Mittwoch, 17. Juni 2026

Die lange Rückfahrt

 Gestern Abend waren wir noch fleißig. Das Krad war auf dem Hänger, die Moppedsachen in der Dachbox, und bis auf die Zahnbürste war aller übriger Krempel schon im Auto.

Der Wecker klingelte uns (zum ersten Mal seit Wochen) aus dem Schlaf. In aller Ruhe frühstücken, dann die Zahnbürste schnappen und 7.29 Uhr saßen wir im Auto.

Das Wetter war prima, blauer Himmel, Sonne und 25°C – und wir sitzen in Auto und fahren nach Hause…naja hilft ja nix. Ab auf die Schnellstraße, und dann hinter Bilbao auf die Autobahn. 9.15 Uhr fuhren wir über die Grenze nach Frankreich. Wie immer der übliche Ablauf, 1 ½…2h fahren, dann Fahrerwechsel. Der eine fährt, der andere lümmelt im Beifahrersitz und ruht sich aus – so können wir recht entspannt den ganzen Tag fahren. In kleinen Pausen gibt’s ein zweites Frühstück, und dann ein Mittagessen in Form belegter Baguettes. Auch in Frankreich sind die Raststätten unverschämt teuer, deswegen hatten wir das Futter gestern schon im Supermarkt gekauft. Nur den Kaffee gabs frisch aus dem Automaten.

Wir kamen sehr gut durch, wenig Verkehr und kein Stau, und die erlaubten 130kmh fraßen die Kilometer. Gegen 3 buchte ich dann übers Handy ein Hotel  in Verdun. 20.30 Uhr kamen wir dort an. Die sehr nette Dame im B&B Hotel in Verdun hatte aber leider kein Zimmer für uns.
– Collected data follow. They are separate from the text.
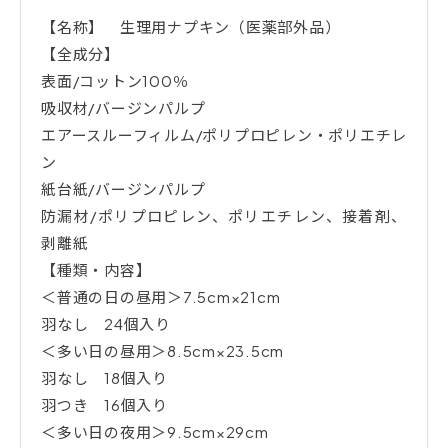
【名称】 生理用ナプキン（医薬部外品）
【全成分】
表面/コットン100％
吸収材/バージンパルプ
エアースルーフィルム/ポリプロピレン・ポリエチレ
ン
紙台紙/バージンパルプ
防漏材/ポリプロピレン、ポリエチレン、接着剤、
剥離紙
【種類・内容】
＜普通の日の昼用＞7.5cm×21cm
羽なし 24個入り
＜多い日の昼用＞8.5cm×23.5cm
羽なし 18個入り
羽つき 16個入り
＜多い日の夜用＞9.5cm×29cm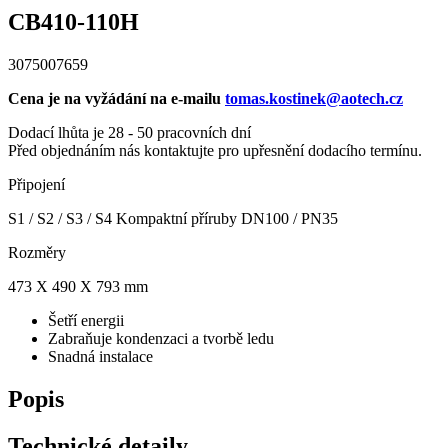
CB410-110H
3075007659
Cena je na vyžádání na e-mailu
tomas.kostinek@aotech.cz
Dodací lhůta je 28 - 50 pracovních dní
Před objednáním nás kontaktujte pro upřesnění dodacího termínu.
Připojení
S1 / S2 / S3 / S4 Kompaktní příruby DN100 / PN35
Rozměry
473 X 490 X 793 mm
Šetří energii
Zabraňuje kondenzaci a tvorbě ledu
Snadná instalace
Popis
Technické detaily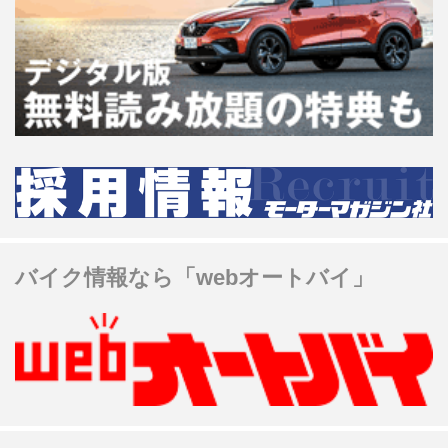
バイク情報なら「webオートバイ」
Ich hatte zwar die Bestätigung und die Bezahlung des Zimmers via Booking, aber in ihrem Rechner war nix davon angekommen. Und sie hatte natürlich auch kein Zimmer mehr frei. Das allererste Mal, dass die Hotel-Bucherei bei Booking zu 100% schief ging.

Ist aber nicht schlimm, wie üblich in solchen Fällen rief die Dame ein anderes Hotel in der Nähe an. Nur 3 km entfernt, und ein Doppelzimmer war noch frei. Das Hotel dort war zwar nicht so gut wie das eigentlich gebuchte, aber der Parkplatz hinterm Haus war groß genug für unser langes Auto. Und sauber war es auch – wir bleiben ja nur eine Nacht.
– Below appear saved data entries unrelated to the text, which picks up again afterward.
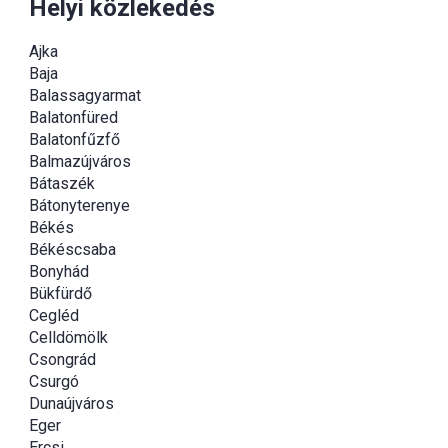
Helyi közlekedés
Ajka
Baja
Balassagyarmat
Balatonfüred
Balatonfűzfő
Balmazújváros
Bátaszék
Bátonyterenye
Békés
Békéscsaba
Bonyhád
Bükfürdő
Cegléd
Celldömölk
Csongrád
Csurgó
Dunaújváros
Eger
Ercsi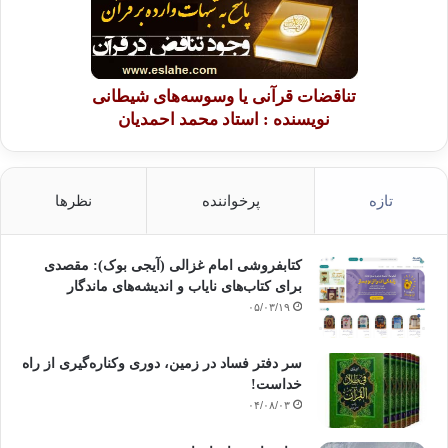
تناقضات قرآنی یا وسوسه‌های شیطانی
نویسنده : استاد محمد احمدیان
تازه
پرخواننده
نظرها
کتابفروشی امام غزالی (آیجی بوک): مقصدی
برای کتاب‌های نایاب و اندیشه‌های ماندگار
۰۵/۰۳/۱۹
سر دفتر فساد در زمین‌، دوری وکناره‌گیری از راه
خداست‌!
۰۴/۰۸/۰۳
Im Zimmer gabs dann noch ne Schnitte mit Käse als Abendbrot, und direkt danach lagen wir dann doch müde von dem langen Tag im Bettchen.
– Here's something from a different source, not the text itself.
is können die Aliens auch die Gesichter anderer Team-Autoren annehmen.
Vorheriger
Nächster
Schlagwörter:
Verdun – das ist natürlich ein großer Name für geschichtsinteressierte Leute wie mich. Aber wir sind nur auf der Durchreise und müssen noch ordentlich Kilometer schrubben. Morgen ein Abstecher ins Museum ist leider nicht drinne. Aber es steht auf meiner Liste!

Die Gegend hier ist auf jeden Fall sehr schön, kaum vorstellbar das sich hier vor ~110 Jahren hunderttausende von jungen Männern jahrelang gegenseitig umgebracht haben….

 

Am zweiten Tag der Rückreise das gleiche Spiel, um 6 wecken, frühstücken und ab auf die Autobahn. 8.30 Uhr gings über die deutsche Grenze. Trotz Pfingstfreitag waren die Autobahnen nicht überfüllt, ohne große Staus konnten wir nach Thüringen fahren. Kurz vor 16 Uhr kamen wir zu Hause an.